Donc le répertoire /usr/lib/gcc-lib/i686-pc-linux-gnu/3.3.5 n'existe pas. Et chez toi ??

----------

## Enlight

 *bosozoku wrote:*   

> Bonjour,
> 
> j'ai un probleme avec jpeg qui ne veut pas compiler.
> 
> Je suis un peu embeter car je suis en plein installation et donc firefox, fluxbox ou fvwm ne peuvent pas compiler puisqu'ils requierent jpeg.
> ...

 

Ah??? t'es tombé sur qui???? (dasn les stats j'étais un des plus gros bavards de ce chan  :Confused:  )

sinon à mon avis tu peux tenter le gcc-config, le revdep-rebuild et sinon faudra "finder" les libs en questions et faires des liens symboliques là où il les cherche.

fais quand même un source /etc/profile et un env-update (enfin le 2è en premier)

et fais nous un echo ${LDPATH} pour voir.

edit : poste voir le  /etc/env.d/05gcc stpLast edited by Enlight on Thu Jun 09, 2005 9:35 am; edited 2 times in total

----------

## bosozoku

Bon je retire ce que j'ai dit sur #gentoofr (enfin y'en a certains qui sont vraiment tres tres  con) car certains m'ont bien aides !

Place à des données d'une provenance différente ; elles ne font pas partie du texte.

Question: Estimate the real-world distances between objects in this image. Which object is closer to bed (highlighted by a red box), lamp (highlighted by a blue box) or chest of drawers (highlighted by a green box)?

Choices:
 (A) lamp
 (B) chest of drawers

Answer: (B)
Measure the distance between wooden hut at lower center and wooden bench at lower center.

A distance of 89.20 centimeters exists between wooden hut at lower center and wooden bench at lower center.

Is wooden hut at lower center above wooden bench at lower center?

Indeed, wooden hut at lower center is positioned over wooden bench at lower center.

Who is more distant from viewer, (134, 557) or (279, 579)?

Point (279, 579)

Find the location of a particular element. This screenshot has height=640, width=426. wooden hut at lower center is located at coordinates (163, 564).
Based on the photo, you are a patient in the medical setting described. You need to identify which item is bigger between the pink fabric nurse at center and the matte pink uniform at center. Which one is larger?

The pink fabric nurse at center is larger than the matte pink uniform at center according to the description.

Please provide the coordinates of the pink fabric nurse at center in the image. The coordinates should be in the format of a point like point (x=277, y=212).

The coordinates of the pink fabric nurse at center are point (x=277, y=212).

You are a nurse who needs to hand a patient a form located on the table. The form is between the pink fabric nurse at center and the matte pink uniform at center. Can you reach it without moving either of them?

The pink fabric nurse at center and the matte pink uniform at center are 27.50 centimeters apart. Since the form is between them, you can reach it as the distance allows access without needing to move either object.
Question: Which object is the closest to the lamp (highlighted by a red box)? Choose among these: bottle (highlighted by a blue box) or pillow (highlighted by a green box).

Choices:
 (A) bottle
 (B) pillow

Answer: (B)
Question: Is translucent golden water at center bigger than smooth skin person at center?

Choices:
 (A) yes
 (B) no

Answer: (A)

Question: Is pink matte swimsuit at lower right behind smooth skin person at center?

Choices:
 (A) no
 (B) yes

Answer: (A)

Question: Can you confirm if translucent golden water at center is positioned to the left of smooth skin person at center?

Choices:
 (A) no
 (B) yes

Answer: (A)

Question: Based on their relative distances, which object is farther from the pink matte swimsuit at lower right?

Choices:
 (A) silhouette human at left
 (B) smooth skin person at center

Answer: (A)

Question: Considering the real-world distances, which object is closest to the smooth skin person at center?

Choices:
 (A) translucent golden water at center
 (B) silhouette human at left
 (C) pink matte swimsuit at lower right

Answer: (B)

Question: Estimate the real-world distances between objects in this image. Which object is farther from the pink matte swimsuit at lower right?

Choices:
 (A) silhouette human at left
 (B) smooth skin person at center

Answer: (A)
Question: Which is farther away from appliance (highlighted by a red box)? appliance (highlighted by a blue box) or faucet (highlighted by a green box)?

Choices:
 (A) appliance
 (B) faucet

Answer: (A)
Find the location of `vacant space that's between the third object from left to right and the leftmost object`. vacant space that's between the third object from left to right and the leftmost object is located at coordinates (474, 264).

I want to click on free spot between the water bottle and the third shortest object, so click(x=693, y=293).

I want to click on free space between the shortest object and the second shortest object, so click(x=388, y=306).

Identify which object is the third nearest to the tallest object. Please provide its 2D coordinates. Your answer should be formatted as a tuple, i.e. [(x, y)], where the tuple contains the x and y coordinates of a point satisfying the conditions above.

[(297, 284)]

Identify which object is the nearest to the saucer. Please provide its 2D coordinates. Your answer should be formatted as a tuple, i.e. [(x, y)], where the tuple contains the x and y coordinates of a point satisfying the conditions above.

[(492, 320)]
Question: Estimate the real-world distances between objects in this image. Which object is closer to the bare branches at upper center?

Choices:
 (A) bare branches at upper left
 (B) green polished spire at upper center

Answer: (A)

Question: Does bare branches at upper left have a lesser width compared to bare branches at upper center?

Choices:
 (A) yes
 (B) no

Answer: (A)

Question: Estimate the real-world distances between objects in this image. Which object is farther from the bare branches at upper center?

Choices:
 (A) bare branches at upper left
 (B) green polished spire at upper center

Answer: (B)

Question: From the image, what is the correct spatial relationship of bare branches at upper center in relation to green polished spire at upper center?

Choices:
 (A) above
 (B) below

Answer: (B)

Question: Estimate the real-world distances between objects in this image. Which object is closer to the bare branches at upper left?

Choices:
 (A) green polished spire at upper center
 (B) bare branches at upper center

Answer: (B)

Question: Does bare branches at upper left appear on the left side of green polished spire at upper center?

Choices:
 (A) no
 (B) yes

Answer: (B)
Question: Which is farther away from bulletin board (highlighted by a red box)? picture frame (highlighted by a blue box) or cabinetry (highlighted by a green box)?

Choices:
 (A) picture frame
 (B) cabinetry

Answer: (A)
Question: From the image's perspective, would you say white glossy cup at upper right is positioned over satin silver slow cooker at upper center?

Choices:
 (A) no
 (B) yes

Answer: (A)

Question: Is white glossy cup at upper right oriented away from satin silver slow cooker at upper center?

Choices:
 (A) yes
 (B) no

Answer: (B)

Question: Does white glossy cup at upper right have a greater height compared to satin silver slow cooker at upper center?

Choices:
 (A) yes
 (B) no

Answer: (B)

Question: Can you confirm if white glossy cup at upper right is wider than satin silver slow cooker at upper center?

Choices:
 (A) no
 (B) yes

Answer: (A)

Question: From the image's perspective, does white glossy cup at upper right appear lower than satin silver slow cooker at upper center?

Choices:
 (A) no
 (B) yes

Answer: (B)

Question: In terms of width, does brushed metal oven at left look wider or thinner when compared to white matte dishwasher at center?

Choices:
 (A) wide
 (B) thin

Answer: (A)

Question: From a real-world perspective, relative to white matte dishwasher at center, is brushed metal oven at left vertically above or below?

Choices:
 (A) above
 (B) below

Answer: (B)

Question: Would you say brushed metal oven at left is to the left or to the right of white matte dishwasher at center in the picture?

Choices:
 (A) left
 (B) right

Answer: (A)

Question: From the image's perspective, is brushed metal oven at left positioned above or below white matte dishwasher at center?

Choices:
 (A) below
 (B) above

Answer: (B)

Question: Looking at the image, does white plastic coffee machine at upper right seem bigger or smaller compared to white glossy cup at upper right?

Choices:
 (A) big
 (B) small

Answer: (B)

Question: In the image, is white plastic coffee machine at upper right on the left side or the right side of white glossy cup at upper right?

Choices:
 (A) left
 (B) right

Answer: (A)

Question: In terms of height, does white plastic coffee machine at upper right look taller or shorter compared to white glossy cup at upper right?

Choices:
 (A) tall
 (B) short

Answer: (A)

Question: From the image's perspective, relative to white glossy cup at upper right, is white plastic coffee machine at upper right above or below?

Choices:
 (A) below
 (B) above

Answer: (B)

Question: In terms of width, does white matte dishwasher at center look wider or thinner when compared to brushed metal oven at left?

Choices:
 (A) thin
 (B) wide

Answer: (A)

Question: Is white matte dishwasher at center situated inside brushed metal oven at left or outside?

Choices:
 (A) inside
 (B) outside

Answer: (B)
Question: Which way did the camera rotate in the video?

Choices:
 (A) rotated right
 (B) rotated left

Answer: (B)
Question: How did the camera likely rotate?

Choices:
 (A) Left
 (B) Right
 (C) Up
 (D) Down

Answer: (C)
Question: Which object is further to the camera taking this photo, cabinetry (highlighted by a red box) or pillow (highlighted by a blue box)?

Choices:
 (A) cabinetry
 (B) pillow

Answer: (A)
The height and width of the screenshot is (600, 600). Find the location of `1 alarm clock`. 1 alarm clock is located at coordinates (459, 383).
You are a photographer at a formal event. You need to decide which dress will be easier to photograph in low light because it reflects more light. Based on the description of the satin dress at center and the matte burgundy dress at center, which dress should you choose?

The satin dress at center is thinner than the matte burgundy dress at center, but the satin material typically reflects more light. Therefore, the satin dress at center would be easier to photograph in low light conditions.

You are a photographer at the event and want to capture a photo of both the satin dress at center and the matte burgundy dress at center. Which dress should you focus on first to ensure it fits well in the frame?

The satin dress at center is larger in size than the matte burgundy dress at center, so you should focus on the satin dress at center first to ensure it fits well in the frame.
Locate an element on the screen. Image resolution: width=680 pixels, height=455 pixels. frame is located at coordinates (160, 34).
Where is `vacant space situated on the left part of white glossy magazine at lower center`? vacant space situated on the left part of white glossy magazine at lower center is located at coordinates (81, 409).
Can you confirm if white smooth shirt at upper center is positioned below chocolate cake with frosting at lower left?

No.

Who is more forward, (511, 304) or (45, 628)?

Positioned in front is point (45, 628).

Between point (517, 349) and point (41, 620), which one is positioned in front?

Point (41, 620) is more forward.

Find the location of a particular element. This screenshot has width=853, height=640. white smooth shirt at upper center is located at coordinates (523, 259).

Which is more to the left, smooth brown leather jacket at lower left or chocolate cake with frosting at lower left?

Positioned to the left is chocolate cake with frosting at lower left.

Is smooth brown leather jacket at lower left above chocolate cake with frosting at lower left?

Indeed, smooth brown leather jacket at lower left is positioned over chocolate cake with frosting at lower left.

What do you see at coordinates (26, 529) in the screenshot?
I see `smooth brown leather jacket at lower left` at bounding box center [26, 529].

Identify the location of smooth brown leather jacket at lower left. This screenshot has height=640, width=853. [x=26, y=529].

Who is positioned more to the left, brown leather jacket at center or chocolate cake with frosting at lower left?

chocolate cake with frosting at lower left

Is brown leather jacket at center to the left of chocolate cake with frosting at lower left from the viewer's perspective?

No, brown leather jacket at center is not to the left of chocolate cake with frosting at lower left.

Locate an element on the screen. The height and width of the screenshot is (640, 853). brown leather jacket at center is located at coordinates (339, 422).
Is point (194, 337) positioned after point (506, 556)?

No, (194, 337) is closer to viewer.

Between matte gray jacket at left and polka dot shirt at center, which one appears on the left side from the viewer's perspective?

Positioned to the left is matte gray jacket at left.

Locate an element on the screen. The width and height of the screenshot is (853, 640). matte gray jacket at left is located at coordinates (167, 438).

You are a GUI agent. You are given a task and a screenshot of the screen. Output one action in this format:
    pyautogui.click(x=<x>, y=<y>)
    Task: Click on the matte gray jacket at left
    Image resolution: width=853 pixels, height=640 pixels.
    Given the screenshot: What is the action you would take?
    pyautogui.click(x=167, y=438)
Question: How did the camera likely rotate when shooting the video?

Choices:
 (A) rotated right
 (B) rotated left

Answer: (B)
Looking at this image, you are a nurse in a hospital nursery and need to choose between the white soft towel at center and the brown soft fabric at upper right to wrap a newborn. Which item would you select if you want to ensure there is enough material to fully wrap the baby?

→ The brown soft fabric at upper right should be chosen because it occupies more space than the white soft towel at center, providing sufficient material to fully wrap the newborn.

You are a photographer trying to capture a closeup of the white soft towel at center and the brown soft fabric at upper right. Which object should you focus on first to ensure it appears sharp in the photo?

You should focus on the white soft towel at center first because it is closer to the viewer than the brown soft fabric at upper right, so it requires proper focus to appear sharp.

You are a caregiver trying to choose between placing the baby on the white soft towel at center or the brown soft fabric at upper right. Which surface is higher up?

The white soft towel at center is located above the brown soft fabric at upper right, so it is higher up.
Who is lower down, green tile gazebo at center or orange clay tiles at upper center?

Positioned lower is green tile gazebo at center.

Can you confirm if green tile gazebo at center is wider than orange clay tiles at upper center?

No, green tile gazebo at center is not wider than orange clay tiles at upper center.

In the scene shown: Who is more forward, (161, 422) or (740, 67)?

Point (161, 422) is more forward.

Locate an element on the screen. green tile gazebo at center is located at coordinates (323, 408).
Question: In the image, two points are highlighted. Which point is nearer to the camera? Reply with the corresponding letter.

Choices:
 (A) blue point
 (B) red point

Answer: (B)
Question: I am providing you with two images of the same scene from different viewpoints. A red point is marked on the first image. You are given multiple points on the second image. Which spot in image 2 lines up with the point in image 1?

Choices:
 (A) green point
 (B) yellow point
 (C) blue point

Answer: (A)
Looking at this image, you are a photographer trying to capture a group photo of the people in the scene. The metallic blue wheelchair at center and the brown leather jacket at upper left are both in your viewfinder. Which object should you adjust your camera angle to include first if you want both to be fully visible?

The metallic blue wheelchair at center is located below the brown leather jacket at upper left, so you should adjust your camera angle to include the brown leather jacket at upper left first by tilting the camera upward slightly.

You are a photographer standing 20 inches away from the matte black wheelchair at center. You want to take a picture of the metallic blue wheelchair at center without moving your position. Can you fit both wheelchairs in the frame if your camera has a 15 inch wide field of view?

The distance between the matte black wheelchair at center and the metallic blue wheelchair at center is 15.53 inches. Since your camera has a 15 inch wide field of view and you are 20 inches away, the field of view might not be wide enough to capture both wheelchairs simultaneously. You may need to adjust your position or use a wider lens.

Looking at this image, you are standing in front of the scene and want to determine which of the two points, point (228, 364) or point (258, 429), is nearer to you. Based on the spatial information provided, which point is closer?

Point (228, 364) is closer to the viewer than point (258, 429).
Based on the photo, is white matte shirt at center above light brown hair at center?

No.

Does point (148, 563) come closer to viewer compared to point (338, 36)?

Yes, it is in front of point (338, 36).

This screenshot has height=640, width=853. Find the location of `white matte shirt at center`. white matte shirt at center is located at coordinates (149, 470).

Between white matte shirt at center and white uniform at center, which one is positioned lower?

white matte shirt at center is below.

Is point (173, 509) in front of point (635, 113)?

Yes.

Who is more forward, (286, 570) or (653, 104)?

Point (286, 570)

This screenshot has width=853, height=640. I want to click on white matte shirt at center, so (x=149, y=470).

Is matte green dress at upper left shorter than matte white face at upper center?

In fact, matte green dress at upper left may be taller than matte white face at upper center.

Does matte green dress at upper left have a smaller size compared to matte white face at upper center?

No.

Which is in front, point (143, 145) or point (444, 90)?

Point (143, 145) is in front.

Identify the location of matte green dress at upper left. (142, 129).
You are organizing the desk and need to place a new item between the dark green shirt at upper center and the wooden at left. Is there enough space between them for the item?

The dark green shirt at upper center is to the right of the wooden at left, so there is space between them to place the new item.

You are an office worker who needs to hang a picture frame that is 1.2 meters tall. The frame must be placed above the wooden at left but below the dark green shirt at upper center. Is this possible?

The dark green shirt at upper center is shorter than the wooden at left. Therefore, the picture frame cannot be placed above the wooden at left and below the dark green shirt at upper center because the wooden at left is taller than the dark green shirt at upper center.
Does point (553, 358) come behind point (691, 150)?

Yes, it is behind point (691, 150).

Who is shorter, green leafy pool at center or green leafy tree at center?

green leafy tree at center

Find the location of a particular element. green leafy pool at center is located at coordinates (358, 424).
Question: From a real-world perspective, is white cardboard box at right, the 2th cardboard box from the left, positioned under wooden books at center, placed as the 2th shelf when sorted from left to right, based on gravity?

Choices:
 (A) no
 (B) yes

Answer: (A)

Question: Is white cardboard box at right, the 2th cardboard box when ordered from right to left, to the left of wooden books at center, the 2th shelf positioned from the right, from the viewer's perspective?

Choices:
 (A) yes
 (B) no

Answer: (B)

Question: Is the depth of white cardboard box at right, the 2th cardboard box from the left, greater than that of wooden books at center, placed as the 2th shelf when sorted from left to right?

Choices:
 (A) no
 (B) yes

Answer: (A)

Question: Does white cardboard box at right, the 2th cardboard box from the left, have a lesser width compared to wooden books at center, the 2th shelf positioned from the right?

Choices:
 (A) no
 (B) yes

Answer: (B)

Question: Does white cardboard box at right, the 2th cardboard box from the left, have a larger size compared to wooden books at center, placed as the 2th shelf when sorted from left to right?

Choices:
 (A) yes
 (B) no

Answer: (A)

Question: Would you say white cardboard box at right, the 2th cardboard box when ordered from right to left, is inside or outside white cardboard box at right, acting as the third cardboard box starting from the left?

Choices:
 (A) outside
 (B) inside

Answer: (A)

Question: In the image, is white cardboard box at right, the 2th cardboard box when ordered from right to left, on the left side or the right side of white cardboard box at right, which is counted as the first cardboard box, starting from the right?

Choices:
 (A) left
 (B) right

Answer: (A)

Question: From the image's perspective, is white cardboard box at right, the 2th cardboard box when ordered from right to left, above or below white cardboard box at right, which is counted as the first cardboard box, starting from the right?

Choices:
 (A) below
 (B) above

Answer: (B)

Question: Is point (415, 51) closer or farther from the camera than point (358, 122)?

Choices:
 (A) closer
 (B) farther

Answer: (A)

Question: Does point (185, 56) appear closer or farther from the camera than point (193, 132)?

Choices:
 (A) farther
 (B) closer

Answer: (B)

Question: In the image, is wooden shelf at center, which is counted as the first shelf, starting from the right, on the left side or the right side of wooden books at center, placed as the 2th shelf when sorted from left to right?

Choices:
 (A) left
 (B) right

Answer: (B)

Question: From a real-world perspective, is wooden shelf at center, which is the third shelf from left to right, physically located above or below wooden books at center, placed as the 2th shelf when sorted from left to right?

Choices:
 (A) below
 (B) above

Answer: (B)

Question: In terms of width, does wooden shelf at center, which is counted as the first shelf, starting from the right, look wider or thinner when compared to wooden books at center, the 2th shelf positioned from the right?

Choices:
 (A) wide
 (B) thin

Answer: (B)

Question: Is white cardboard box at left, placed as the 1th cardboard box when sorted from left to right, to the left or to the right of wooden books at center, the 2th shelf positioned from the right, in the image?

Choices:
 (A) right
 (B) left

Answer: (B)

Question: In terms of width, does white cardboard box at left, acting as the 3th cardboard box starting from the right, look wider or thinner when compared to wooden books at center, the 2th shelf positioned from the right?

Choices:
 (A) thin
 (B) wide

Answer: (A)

Et d'ailleurs ca remarche  :Very Happy: 

Un lien symbolique qu'il manquait. Tres etonnant ce genre de probleme en stable...

Voici la solution : 

ls -l /usr/lib/gcc-lib/i686-pc-linux-gnu/3.3.5

lrwxrwxrwx  1 root root 15 jun  9 11:34 /usr/lib/gcc-lib/i686-pc-linux-gnu/3.3.5 -> 3.3.5-20050130/

Il n'y avait pas ce lien. Je l'ai rajoute et ca passe comme une fleur.

Je mets en resolu !  :Very Happy: 

----------

## kernelsensei

probleme vu sur les autres forums cette semaine, essaye de re-emerger libtool

----------

## kernelsensei

 *bosozoku wrote:*   

> Bon je retire ce que j'ai dit sur #gentoofr (enfin y'en a certains qui sont vraiment tres tres  con) car certains m'ont bien aides !
> 
> Et d'ailleurs ca remarche 
> 
> Un lien symbolique qu'il manquait. Tres etonnant ce genre de probleme en stable...
> ...

 

ce lien est degueulasse et ne doit pas exister, c'est pas bien de faire ca ..

essaye de l'enlever et de re-emerger libtool

PS: je suis aussi sur #gentoofr

----------

## yoyo

Bande de vilains, vous avez tous ignoré mon post. Je vous cause plus !!!  :Evil or Very Mad: 

----------

## kernelsensei

 *yoyo wrote:*   

> Bande de vilains, vous avez tous ignoré mon post. Je vous cause plus !!! 

 

/me offre une biere a yoyo

Meuuh non, on t'aime nous aussi  :Razz: 

----------

## Enlight

 *yoyo wrote:*   

> Bande de vilains, vous avez tous ignoré mon post. Je vous cause plus !!! 

 

Désolé je postais en même temps, mais kernel senseï +1, allez glaçons carafe pour tous  :Wink:  !

----------

## kwenspc

 *Enlight wrote:*   

>  *yoyo wrote:*   Bande de vilains, vous avez tous ignoré mon post. Je vous cause plus !!!  
> 
> Désolé je postais en même temps, mais kernel senseï +1, allez glaçons carafe pour tous  !

 

j'ai pas de dollars sur moi

(d'ailleurs : le gentoo-bar accepte-il les dollars?  :Wink: )

----------

## yoyo

Tention, je suis cap' de venir aux RMLL rien que pour ça !!!

----------

## bosozoku

Je suis de retour les gars ! 

Ah ça fait du bien de poster via firefox  :Smile: 

Meuh non j'ai pas ignorer ton post yoyo (je l'avais tout simplement pas vu avec lynx...).

Bref je crois que tout est rentré dans l'ordre, merci kernelsensei.

je crois que je vais traîner un peu plus sur les forums Anglais !

----------